Feeling he ought to tap into what was happening in the bigger world, he left town several times. First he went to Columbia University for his master’s in architecture and urban design. “At Columbia the conversation was about rainwater catchment and sustainability, and I thought, ‘Oh my God, that’s what I’ve just come from!’ I was teaching them about it. Taos is incredibly progressive.”
He later taught at Columbia, and at Parsons School of Design in New York, Chongqing University in China, and the American University of Beirut. Thomas says that living in Lebanon, the place of his ancestors, allowed him to “dive into who I was going to be as an architect, who I was going to be as a person. I truly found grounding in a place that’s in such turmoil.” He returned to Taos for the quality of life.
“I realized that to do something powerful, you have to be in one place long enough to make roots,” he says. “I’ve become a small-town advocate. I really think amazing things can happen in small communities.”

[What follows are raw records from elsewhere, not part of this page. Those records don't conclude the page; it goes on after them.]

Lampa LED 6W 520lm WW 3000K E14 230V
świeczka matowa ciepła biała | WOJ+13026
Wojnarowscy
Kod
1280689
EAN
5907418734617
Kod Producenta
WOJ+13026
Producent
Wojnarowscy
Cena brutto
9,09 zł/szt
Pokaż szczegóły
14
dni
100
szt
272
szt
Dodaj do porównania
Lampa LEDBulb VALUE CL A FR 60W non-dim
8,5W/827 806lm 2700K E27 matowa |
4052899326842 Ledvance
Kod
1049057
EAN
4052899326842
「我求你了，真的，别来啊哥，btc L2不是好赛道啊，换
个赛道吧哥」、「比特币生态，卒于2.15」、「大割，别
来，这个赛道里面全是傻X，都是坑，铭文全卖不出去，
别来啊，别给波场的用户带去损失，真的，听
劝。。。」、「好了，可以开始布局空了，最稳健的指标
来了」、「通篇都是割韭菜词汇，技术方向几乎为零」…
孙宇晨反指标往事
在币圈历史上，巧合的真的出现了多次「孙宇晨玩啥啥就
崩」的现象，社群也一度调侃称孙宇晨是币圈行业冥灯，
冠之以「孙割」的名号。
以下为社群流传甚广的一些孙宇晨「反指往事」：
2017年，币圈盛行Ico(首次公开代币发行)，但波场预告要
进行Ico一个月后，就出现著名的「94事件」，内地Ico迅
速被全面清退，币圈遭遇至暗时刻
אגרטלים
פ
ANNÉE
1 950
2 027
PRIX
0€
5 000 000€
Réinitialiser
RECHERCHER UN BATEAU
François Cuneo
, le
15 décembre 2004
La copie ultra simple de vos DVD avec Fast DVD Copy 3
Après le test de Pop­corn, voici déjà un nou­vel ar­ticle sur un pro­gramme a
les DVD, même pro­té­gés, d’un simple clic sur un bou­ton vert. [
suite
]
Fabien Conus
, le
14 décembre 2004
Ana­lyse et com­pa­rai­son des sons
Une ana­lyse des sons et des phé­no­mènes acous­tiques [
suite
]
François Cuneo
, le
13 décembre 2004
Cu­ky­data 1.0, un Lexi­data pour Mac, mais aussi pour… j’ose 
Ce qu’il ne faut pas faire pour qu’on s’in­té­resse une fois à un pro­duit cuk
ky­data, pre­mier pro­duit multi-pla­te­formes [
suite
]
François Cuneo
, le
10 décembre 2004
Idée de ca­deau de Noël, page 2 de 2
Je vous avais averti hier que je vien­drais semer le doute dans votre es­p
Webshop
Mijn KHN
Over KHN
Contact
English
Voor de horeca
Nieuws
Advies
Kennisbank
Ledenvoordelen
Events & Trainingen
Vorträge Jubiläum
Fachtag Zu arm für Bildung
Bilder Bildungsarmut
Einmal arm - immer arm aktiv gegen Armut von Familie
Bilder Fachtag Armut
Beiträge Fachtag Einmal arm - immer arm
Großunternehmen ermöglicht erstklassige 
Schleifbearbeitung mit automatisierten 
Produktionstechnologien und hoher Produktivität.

Thomas first revealed his knack for bringing Taos together when he launched PechaKucha Nights in 2010, with his now husband, Richard Spera, owner of Casa Gallina inn. PechaKucha is a highly structured and condensed presentation where community members from musicians to midwives show 20 slide images for exactly 20 seconds each and talk about whatever inspires them. The events are always sellouts with audiences of 300 people or more, and the 20th edition follows the September 2016 Paseo, featuring the Paseo artists. “I’m responsible for the structure,” he says of the events, “then I let go of control. I have to let go, that’s the chaos. It’s the beauty of what happens organically. You create structure and then life happens.”
Thomas also makes mixed-media art that’s structurally complex, with paint and layers of discarded paper (maps, newspapers, old receipts, canceled checks) creating intricate geometric designs. And he’s founded his own design-and-architecture practice, Studio Taos, as well as the Food and Shelter Lab—“a research project that explores our relationship between food and shelter”—and a gluten-free bakery. He renovated his own home and is currently working on a rustic art studio in the garden. He shows me his freshly planted raised vegetable beds as he walks me out to my car.

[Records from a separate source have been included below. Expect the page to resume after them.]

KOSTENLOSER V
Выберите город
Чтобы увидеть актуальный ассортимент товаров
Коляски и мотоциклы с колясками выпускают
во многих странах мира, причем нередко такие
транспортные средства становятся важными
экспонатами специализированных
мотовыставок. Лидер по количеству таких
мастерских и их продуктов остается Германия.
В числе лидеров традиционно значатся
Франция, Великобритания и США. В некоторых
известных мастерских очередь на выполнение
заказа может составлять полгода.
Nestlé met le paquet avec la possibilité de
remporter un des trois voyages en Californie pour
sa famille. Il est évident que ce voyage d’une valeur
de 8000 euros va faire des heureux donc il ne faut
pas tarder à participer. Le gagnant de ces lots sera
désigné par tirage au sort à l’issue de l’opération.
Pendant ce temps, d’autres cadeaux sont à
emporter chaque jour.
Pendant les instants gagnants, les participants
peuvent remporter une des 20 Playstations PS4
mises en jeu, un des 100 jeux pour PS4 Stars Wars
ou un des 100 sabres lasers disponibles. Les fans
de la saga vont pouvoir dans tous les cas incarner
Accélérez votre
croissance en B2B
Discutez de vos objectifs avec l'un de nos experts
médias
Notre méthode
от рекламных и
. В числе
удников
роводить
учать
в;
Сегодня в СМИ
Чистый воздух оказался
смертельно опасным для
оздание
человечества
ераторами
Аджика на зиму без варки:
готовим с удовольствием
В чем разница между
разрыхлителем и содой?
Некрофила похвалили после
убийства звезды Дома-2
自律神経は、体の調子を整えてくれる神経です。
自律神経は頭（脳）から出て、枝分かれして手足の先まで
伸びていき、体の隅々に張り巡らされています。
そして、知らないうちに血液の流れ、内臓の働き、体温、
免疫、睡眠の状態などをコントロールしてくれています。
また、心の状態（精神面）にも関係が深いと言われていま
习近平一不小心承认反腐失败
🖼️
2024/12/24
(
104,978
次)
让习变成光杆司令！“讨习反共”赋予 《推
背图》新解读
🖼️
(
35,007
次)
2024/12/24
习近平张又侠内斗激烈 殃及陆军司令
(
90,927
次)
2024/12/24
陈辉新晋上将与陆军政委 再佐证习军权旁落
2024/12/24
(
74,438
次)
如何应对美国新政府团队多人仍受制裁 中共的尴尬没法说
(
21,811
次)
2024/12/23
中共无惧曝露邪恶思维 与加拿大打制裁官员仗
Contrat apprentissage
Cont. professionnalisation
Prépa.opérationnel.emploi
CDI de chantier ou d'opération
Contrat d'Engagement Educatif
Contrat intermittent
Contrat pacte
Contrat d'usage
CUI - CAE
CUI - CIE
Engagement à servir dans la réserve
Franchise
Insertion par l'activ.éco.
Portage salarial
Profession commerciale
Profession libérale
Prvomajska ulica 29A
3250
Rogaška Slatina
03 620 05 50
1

Which makes one wonder: How does he juggle everything?
“I’m a chop-chop person,” he says, gesturing with a karate chop of his hand. “I structure my day. I have a low attention span; after a few hours I have to shift gear.” He describes himself as an “introvert-extrovert. That’s why I love Taos. I have to have downtime. Richard and I like to travel. Once a month we try to do a weekend in a beautiful place two or three hours away. Get away from devices, computers, the house—otherwise I start cleaning.”

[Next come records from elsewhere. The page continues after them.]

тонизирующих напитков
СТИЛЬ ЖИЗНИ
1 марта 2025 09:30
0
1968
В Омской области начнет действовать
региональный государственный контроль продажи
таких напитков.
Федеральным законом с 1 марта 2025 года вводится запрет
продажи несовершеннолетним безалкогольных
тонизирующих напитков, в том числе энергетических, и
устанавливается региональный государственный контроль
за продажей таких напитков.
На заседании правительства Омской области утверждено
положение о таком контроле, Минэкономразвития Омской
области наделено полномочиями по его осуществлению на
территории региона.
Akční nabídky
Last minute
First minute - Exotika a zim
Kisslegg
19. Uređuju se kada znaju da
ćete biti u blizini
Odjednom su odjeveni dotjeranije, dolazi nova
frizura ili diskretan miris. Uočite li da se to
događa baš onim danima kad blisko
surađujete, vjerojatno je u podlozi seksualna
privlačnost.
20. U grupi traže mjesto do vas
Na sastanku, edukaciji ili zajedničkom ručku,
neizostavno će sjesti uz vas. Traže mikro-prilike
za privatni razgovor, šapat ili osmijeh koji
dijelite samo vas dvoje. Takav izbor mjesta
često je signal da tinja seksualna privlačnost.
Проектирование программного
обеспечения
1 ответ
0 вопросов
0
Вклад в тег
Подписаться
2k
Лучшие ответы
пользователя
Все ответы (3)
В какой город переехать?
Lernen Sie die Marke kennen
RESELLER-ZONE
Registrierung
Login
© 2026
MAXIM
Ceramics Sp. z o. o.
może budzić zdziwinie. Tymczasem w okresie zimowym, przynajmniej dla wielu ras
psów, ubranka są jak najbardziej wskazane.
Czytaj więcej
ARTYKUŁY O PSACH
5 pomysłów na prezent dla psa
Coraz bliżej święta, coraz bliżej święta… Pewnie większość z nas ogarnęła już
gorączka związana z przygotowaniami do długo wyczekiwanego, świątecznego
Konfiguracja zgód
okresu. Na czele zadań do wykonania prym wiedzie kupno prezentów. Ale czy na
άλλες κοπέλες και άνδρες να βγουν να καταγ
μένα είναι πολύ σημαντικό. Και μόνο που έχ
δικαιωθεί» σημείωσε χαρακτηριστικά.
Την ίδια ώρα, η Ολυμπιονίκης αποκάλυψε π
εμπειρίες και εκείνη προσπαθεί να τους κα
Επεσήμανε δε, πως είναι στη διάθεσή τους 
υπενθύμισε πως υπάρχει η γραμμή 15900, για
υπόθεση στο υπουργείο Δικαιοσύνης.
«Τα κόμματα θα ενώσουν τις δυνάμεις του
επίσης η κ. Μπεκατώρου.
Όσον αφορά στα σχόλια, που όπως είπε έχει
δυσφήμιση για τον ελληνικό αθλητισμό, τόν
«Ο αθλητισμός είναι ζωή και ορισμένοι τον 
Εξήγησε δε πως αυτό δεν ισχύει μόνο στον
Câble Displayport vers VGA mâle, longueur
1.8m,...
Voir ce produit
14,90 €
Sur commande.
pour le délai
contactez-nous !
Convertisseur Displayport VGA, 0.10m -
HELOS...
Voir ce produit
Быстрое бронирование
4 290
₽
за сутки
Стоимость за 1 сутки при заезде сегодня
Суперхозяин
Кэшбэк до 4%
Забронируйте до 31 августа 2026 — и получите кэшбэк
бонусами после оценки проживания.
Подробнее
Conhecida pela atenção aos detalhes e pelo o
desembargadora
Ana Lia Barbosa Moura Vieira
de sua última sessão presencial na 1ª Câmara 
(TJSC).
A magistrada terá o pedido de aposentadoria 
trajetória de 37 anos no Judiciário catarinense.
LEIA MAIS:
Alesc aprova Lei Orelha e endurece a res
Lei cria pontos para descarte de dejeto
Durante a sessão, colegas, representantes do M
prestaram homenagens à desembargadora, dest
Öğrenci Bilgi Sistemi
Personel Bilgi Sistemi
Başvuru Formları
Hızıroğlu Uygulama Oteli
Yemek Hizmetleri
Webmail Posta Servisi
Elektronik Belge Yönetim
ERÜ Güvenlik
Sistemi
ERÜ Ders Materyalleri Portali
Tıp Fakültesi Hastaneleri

Head-turning spectacles at this month’s Paseo, in collaboration with the Taos Fall Arts Festival, include Navajo artist Bert Benally working with Taos Pueblo students to riff on traditional Diné sand paintings using LED lights triggered by motion sensors as people walk by. Willi Dorner from Vienna will train the Taos Youth Ballet as performers in Bodies in Urban Spaces—temporary human sculptures incorporated into town architecture.
When I ask about the best part of the Paseo for him, Thomas’ expression changes visibly. He’s right back there. “The best part? Just when it all comes together. There’s that moment a couple of hours in, everyone has their places. I get on my bike and ride around. At 7 or 8 o’clock it’s pumping. That’s the moment you know: We did it!”